• EXERCISE GOAL:
Leave out the pictures and repeat the entries below verbatim.

(Source data)
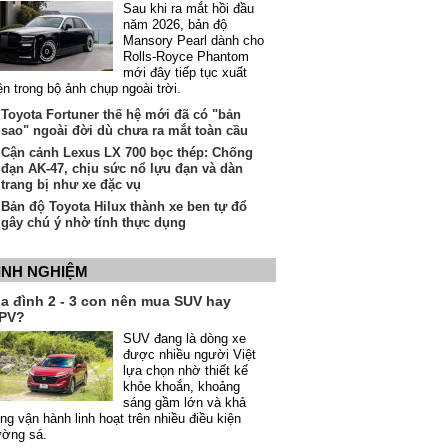
Sau khi ra mắt hồi đầu
năm 2026, bản độ
Mansory Pearl dành cho
Rolls-Royce Phantom
mới đây tiếp tục xuất
ện trong bộ ảnh chụp ngoài trời.
Toyota Fortuner thế hệ mới đã có "bản
sao" ngoài đời dù chưa ra mắt toàn cầu
Cận cảnh Lexus LX 700 bọc thép: Chống
đạn AK-47, chịu sức nổ lựu đạn và dàn
trang bị như xe đặc vụ
Bản độ Toyota Hilux thành xe ben tự đổ
gây chú ý nhờ tính thực dụng
INH NGHIỆM
ia đình 2 - 3 con nên mua SUV hay
PV?
SUV đang là dòng xe
được nhiều người Việt
lựa chọn nhờ thiết kế
khỏe khoắn, khoảng
sáng gầm lớn và khả
ng vận hành linh hoạt trên nhiều điều kiện
ường sá.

• THE ANSWER:
Sau khi ra mắt hồi đầu
năm 2026, bản độ
Mansory Pearl dành cho
Rolls-Royce Phantom
mới đây tiếp tục xuất
ện trong bộ ảnh chụp ngoài trời.
Toyota Fortuner thế hệ mới đã có "bản
sao" ngoài đời dù chưa ra mắt toàn cầu
Cận cảnh Lexus LX 700 bọc thép: Chống
đạn AK-47, chịu sức nổ lựu đạn và dàn
trang bị như xe đặc vụ
Bản độ Toyota Hilux thành xe ben tự đổ
gây chú ý nhờ tính thực dụng
INH NGHIỆM
ia đình 2 - 3 con nên mua SUV hay
PV?
SUV đang là dòng xe
được nhiều người Việt
lựa chọn nhờ thiết kế
khỏe khoắn, khoảng
sáng gầm lớn và khả
ng vận hành linh hoạt trên nhiều điều kiện
ường sá.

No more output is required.